--- PROVIDED RECORDS ---

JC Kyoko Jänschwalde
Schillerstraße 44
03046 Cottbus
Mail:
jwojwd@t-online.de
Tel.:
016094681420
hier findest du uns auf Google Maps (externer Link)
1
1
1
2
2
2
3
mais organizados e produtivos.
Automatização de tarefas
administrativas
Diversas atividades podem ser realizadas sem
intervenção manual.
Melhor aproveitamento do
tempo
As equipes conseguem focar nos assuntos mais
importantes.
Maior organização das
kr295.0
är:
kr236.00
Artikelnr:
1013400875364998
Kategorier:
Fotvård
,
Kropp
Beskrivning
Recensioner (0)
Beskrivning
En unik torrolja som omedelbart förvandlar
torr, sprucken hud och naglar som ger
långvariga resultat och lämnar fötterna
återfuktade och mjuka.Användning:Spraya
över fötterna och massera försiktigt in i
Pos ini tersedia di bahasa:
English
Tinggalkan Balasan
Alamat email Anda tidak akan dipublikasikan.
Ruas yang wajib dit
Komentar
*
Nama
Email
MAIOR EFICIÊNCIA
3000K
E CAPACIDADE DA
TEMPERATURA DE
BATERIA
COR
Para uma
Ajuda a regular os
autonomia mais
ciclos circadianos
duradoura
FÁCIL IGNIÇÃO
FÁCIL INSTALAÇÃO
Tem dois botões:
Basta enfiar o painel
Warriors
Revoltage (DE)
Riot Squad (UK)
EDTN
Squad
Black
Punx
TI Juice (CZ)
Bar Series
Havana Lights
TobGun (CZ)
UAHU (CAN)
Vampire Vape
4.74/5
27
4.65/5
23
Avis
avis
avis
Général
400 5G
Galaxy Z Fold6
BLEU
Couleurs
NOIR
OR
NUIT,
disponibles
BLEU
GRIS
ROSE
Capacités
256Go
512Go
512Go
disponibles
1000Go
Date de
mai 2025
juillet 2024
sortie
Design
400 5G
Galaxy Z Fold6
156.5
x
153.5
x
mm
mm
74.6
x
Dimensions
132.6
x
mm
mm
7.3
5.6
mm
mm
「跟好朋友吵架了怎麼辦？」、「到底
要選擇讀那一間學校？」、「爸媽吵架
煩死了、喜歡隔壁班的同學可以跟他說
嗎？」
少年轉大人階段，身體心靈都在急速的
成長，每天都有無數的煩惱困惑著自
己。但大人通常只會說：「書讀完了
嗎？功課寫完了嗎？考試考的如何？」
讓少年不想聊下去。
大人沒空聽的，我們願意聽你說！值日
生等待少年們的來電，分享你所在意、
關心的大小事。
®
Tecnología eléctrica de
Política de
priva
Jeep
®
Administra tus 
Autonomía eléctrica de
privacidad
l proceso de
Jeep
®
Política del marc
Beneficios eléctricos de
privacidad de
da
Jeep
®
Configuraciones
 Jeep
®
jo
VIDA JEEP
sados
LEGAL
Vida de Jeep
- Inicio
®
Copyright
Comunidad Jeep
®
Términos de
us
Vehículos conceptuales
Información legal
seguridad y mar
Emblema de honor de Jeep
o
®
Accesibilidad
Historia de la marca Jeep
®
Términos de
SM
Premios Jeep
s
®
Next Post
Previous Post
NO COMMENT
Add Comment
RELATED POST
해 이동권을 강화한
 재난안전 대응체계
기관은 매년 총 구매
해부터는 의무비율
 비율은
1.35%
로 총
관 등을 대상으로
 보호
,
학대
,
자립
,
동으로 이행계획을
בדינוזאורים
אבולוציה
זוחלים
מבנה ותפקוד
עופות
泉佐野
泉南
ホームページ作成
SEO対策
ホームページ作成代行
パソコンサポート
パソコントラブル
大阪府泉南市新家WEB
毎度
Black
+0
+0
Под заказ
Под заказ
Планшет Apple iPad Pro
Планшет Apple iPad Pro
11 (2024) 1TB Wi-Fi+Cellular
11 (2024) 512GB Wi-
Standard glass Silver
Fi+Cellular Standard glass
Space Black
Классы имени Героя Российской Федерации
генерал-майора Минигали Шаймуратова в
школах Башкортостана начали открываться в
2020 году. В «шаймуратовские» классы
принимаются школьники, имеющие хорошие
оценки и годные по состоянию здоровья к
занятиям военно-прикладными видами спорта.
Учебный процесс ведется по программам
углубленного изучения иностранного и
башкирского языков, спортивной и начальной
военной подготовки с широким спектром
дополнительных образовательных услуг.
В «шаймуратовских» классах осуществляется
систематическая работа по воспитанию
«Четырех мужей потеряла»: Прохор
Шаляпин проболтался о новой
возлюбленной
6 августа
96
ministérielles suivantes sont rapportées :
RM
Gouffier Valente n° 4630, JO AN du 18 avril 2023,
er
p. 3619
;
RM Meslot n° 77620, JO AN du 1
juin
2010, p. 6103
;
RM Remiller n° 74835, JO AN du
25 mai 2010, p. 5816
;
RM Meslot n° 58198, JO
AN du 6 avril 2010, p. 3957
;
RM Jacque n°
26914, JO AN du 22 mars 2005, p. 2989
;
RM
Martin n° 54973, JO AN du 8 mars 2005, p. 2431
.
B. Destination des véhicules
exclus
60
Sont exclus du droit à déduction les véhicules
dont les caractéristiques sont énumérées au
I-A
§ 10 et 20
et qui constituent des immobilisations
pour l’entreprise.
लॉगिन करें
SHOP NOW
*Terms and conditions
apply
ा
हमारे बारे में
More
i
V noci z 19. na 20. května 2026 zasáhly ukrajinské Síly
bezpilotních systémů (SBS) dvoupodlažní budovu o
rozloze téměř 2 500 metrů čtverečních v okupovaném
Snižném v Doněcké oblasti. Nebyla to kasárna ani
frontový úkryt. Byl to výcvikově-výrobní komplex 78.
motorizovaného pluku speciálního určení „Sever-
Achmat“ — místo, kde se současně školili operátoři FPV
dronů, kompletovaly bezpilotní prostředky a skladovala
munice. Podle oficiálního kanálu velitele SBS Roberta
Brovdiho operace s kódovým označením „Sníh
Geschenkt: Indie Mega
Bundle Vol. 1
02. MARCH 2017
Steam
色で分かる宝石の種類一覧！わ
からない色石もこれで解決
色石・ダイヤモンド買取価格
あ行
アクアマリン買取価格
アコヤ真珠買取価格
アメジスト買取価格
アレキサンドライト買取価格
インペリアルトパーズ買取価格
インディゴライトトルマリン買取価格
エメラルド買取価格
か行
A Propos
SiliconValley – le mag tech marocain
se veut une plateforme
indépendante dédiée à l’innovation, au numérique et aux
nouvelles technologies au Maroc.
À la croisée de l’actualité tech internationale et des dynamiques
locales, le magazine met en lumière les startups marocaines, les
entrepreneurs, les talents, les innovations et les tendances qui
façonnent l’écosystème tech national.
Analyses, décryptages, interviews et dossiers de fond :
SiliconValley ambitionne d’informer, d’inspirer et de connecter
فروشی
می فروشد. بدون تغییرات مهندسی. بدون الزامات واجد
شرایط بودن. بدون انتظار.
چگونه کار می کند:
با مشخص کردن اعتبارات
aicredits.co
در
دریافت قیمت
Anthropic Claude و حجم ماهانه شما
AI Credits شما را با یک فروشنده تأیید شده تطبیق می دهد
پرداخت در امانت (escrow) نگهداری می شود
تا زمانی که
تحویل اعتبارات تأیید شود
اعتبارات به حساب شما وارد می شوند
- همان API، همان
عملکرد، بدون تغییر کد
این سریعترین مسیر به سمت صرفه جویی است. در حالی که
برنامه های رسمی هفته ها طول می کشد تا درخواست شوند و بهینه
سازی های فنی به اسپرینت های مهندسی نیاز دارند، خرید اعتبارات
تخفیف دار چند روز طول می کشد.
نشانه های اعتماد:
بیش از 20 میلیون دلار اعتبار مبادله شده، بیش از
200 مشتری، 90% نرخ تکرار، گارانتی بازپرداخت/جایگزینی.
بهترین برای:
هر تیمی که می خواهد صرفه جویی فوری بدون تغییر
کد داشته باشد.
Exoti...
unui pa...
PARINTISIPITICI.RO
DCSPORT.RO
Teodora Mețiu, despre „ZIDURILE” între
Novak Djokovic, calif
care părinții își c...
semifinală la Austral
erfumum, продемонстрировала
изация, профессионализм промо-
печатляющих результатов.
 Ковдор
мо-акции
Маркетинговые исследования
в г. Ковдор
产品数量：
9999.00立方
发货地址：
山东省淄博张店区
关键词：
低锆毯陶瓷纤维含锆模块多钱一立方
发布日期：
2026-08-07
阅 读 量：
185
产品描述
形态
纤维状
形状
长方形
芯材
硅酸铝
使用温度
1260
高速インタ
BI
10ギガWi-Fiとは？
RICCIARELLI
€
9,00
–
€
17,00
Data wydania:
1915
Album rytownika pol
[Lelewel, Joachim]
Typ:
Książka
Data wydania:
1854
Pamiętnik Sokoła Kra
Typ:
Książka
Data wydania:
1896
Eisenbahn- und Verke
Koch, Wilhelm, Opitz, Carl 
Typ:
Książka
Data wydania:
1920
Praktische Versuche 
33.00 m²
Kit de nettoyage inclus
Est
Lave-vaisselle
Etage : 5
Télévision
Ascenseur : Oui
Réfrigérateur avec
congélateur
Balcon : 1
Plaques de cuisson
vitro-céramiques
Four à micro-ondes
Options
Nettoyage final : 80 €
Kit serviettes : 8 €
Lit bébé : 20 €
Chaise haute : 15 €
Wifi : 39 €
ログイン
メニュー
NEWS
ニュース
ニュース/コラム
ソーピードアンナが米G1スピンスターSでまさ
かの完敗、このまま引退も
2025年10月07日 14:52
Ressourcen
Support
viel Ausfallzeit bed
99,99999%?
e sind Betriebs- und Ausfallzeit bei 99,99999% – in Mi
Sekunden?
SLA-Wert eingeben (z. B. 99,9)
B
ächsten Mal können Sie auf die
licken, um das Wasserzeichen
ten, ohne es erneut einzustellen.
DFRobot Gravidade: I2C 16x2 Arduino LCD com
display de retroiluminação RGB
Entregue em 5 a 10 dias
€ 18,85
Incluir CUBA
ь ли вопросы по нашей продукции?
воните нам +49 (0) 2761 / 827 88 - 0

---

Retrieve each line of the data in which the word "avril" can be found.

**RESPONSE TO THE EXERCISE**:
Gouffier Valente n° 4630, JO AN du 18 avril 2023,
AN du 6 avril 2010, p. 3957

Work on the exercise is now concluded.